Work instruction :: Both the line with "International African American" and the line with "Yet concerns remain." in the records below must appear in the output, along with every line between them, exactly and with nothing added.

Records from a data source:
□ □ □ □ □ □ □

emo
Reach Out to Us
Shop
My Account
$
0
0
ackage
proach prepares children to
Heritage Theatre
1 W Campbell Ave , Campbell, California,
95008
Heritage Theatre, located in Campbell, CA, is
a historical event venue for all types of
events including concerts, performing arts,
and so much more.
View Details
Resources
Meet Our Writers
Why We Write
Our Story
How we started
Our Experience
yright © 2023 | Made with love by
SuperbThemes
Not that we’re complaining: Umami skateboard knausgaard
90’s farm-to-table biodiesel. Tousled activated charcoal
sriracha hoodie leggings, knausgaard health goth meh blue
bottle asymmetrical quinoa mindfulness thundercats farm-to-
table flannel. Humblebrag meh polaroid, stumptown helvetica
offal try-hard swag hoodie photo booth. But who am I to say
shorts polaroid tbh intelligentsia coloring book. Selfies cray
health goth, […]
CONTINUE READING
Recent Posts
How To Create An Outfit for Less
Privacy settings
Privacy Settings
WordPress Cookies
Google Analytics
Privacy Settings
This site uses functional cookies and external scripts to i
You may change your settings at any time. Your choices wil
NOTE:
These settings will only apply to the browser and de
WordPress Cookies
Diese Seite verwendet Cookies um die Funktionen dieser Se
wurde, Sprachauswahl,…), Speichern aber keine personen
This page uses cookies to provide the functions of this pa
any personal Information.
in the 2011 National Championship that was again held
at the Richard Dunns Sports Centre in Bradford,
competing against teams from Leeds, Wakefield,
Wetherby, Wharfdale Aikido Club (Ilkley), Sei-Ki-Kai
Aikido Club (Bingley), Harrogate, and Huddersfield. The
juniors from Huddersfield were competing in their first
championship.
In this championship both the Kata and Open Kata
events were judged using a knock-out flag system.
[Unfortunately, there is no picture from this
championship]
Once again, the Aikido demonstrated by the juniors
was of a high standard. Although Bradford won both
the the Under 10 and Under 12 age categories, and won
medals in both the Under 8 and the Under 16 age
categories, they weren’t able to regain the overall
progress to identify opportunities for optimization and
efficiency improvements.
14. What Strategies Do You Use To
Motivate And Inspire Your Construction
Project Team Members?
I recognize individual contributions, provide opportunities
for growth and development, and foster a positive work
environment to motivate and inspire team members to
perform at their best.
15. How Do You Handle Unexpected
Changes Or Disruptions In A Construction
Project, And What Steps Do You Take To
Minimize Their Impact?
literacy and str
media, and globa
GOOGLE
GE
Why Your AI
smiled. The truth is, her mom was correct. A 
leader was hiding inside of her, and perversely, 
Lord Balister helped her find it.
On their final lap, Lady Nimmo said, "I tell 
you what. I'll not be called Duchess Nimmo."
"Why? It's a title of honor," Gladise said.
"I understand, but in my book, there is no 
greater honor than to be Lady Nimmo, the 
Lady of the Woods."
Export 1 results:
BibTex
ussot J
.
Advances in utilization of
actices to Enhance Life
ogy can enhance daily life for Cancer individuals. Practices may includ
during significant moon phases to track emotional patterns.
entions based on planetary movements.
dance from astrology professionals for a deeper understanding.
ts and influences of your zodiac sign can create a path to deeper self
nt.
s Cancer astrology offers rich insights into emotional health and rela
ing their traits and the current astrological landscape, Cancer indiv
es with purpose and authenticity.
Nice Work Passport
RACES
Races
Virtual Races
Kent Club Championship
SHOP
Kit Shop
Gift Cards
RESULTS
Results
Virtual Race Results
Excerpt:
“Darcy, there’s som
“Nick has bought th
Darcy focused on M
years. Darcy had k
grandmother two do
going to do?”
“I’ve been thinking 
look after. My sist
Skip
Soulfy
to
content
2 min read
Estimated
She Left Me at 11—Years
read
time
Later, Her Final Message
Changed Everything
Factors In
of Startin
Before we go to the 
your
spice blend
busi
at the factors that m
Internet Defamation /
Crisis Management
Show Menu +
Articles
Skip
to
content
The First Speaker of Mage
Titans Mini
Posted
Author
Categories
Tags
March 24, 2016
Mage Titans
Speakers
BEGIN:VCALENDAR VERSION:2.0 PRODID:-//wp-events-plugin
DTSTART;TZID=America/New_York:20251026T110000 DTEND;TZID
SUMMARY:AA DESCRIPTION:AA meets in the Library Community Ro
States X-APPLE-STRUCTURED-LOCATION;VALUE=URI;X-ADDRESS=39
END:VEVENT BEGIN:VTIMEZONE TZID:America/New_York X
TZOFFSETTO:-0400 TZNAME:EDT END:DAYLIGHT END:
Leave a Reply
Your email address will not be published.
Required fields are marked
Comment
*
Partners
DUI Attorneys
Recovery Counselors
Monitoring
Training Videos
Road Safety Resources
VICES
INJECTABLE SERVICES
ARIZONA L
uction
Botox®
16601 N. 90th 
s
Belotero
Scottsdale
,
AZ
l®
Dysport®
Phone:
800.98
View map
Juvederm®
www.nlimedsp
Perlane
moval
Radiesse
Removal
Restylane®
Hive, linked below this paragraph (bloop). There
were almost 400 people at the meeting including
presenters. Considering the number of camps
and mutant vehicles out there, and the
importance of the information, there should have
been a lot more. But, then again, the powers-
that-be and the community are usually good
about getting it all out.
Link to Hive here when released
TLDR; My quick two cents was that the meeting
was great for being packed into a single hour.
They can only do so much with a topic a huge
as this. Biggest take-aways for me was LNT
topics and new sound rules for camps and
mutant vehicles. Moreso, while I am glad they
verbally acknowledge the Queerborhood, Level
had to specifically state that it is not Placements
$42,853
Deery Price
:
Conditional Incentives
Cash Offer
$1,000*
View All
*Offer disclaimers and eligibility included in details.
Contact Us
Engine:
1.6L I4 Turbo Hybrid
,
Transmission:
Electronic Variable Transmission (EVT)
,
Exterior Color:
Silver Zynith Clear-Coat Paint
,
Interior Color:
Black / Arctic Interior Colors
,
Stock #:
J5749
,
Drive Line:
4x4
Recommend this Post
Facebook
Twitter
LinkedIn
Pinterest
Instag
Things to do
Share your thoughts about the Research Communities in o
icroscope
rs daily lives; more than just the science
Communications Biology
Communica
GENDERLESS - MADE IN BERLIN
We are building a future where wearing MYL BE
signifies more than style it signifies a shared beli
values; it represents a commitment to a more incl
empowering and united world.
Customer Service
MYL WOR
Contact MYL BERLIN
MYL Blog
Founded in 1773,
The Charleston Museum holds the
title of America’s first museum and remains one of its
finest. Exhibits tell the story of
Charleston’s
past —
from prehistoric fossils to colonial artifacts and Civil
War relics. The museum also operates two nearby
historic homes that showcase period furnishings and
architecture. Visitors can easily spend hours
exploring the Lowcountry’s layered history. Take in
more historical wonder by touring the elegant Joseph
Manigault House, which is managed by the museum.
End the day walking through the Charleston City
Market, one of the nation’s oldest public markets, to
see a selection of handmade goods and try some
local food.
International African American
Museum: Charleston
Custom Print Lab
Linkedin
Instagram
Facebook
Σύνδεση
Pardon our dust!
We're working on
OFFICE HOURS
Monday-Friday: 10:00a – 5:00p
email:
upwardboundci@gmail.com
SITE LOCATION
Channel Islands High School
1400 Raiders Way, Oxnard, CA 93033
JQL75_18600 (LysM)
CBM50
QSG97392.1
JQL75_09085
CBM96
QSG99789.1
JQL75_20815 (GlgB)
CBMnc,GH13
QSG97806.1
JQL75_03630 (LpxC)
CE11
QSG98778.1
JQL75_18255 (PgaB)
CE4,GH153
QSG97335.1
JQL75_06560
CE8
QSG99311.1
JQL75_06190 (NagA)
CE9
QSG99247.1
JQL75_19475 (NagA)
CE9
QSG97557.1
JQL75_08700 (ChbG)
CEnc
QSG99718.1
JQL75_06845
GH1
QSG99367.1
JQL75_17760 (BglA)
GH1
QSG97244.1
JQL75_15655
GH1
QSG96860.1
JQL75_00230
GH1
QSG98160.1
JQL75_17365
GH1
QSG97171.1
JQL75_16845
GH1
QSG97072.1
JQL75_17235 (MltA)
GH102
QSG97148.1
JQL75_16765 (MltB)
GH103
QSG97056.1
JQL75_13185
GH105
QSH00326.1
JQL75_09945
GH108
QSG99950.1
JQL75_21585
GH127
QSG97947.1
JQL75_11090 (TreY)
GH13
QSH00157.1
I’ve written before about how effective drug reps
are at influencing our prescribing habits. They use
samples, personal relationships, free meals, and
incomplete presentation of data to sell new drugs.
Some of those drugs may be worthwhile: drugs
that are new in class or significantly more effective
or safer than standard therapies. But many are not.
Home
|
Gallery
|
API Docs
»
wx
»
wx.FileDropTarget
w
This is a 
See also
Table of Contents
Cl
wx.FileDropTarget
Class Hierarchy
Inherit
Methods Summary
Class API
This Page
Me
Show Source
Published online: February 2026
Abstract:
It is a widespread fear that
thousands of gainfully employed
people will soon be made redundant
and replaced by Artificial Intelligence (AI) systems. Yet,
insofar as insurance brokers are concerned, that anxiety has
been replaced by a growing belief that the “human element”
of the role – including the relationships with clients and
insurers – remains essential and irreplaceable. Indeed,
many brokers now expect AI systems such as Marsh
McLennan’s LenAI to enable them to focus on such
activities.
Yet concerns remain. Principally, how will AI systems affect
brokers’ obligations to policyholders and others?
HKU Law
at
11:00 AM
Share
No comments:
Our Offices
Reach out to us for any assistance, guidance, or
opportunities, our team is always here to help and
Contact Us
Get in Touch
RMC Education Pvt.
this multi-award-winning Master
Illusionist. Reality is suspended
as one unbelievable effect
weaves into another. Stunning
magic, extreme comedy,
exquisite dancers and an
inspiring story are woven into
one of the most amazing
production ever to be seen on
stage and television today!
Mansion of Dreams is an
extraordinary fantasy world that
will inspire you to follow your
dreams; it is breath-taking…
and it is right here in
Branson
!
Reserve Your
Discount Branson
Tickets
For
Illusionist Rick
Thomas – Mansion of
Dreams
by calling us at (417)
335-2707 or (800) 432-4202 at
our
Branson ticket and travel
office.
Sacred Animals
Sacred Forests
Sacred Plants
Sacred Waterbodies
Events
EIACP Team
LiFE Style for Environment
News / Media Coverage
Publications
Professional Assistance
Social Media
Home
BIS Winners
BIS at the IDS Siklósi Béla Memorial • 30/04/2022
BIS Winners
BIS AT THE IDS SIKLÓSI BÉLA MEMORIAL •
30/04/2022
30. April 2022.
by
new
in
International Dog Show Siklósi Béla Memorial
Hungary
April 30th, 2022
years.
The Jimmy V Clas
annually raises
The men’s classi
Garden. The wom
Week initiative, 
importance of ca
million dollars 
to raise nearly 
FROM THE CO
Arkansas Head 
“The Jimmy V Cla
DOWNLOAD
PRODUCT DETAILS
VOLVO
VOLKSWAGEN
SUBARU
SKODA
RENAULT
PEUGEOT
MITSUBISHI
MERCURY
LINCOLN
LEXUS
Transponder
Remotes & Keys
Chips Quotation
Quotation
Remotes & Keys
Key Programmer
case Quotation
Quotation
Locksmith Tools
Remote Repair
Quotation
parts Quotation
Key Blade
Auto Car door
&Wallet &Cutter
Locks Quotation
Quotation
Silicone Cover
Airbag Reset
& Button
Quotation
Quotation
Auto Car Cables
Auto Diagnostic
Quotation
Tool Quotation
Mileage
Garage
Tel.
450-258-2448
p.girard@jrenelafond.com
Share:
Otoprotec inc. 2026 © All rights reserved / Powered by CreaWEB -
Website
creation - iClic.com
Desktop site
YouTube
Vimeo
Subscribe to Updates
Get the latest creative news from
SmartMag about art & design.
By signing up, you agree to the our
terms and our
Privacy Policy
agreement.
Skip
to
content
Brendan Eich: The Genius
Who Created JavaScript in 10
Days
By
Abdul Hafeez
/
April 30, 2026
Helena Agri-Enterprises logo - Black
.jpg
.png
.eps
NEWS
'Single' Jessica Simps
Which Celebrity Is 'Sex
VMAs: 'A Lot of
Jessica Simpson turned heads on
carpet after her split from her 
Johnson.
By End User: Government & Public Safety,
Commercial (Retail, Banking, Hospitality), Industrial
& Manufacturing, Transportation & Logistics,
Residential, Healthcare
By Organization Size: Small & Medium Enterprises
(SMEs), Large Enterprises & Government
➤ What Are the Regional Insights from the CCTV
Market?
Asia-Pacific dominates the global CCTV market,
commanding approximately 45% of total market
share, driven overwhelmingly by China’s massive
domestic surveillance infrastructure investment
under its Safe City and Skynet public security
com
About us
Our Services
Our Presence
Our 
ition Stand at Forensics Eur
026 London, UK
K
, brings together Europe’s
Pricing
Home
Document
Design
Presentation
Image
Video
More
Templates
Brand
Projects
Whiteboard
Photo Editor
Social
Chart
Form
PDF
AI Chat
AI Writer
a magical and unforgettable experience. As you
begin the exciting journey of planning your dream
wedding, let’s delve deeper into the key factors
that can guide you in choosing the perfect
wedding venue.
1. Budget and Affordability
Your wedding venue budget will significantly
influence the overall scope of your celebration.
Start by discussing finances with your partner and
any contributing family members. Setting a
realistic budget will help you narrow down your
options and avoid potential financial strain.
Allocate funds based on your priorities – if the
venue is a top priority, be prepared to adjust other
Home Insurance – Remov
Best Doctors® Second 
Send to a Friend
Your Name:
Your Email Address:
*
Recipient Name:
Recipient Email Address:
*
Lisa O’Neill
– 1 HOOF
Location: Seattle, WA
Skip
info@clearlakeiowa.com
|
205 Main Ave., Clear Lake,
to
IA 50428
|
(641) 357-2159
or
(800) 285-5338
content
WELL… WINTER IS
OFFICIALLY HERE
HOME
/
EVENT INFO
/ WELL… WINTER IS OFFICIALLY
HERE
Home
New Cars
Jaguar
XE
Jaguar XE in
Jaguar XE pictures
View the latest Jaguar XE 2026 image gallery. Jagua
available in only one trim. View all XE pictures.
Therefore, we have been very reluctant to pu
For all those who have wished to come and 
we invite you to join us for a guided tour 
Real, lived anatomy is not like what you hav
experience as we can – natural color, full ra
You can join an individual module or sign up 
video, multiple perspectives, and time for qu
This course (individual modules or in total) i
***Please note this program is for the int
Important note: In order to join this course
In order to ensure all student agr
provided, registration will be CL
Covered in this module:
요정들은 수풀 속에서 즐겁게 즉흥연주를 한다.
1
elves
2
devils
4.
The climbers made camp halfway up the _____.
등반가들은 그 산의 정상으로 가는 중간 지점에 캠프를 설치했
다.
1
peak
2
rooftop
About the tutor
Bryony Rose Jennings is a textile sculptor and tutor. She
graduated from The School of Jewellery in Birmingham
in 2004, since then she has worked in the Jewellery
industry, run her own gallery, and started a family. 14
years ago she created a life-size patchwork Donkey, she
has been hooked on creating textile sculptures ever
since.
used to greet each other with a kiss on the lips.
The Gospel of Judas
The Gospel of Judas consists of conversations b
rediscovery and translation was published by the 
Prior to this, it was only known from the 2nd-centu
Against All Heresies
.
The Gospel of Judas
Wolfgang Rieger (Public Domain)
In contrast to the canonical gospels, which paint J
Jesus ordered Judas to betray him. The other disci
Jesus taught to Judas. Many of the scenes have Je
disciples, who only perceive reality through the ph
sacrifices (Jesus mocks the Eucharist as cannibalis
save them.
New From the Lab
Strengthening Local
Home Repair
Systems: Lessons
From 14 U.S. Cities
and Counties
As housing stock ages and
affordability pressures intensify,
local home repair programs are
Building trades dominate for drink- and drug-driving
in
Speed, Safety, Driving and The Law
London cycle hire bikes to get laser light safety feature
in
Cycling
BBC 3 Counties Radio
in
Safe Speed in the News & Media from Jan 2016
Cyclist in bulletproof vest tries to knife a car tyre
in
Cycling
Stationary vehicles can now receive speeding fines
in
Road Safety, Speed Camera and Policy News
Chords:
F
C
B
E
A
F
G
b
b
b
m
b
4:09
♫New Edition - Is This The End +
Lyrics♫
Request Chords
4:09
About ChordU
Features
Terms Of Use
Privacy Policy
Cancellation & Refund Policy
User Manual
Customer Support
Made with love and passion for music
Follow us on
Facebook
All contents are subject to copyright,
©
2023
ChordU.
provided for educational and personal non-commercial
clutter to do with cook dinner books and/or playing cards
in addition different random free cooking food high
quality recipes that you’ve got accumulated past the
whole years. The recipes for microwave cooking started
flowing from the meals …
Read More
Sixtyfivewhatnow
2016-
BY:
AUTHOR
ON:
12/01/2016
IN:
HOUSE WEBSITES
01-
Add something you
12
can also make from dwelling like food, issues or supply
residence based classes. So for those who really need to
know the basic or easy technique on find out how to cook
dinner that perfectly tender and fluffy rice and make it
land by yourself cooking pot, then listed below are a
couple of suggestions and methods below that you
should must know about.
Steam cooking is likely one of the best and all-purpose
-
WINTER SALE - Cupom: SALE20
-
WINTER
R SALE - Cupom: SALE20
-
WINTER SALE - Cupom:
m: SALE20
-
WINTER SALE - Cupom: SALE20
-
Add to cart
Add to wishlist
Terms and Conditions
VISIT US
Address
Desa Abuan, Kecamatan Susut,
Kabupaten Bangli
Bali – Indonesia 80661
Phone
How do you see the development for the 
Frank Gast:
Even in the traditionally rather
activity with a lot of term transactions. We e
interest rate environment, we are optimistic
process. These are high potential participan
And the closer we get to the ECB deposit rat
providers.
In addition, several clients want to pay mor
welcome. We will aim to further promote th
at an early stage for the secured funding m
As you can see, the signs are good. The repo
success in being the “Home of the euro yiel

□ □ □ □ □ □ □

Result ::
International African American
Museum: Charleston
Custom Print Lab
Linkedin
Instagram
Facebook
Σύνδεση
Pardon our dust!
We're working on
OFFICE HOURS
Monday-Friday: 10:00a – 5:00p
email:
upwardboundci@gmail.com
SITE LOCATION
Channel Islands High School
1400 Raiders Way, Oxnard, CA 93033
JQL75_18600 (LysM)
CBM50
QSG97392.1
JQL75_09085
CBM96
QSG99789.1
JQL75_20815 (GlgB)
CBMnc,GH13
QSG97806.1
JQL75_03630 (LpxC)
CE11
QSG98778.1
JQL75_18255 (PgaB)
CE4,GH153
QSG97335.1
JQL75_06560
CE8
QSG99311.1
JQL75_06190 (NagA)
CE9
QSG99247.1
JQL75_19475 (NagA)
CE9
QSG97557.1
JQL75_08700 (ChbG)
CEnc
QSG99718.1
JQL75_06845
GH1
QSG99367.1
JQL75_17760 (BglA)
GH1
QSG97244.1
JQL75_15655
GH1
QSG96860.1
JQL75_00230
GH1
QSG98160.1
JQL75_17365
GH1
QSG97171.1
JQL75_16845
GH1
QSG97072.1
JQL75_17235 (MltA)
GH102
QSG97148.1
JQL75_16765 (MltB)
GH103
QSG97056.1
JQL75_13185
GH105
QSH00326.1
JQL75_09945
GH108
QSG99950.1
JQL75_21585
GH127
QSG97947.1
JQL75_11090 (TreY)
GH13
QSH00157.1
I’ve written before about how effective drug reps
are at influencing our prescribing habits. They use
samples, personal relationships, free meals, and
incomplete presentation of data to sell new drugs.
Some of those drugs may be worthwhile: drugs
that are new in class or significantly more effective
or safer than standard therapies. But many are not.
Home
|
Gallery
|
API Docs
»
wx
»
wx.FileDropTarget
w
This is a 
See also
Table of Contents
Cl
wx.FileDropTarget
Class Hierarchy
Inherit
Methods Summary
Class API
This Page
Me
Show Source
Published online: February 2026
Abstract:
It is a widespread fear that
thousands of gainfully employed
people will soon be made redundant
and replaced by Artificial Intelligence (AI) systems. Yet,
insofar as insurance brokers are concerned, that anxiety has
been replaced by a growing belief that the “human element”
of the role – including the relationships with clients and
insurers – remains essential and irreplaceable. Indeed,
many brokers now expect AI systems such as Marsh
McLennan’s LenAI to enable them to focus on such
activities.
Yet concerns remain. Principally, how will AI systems affect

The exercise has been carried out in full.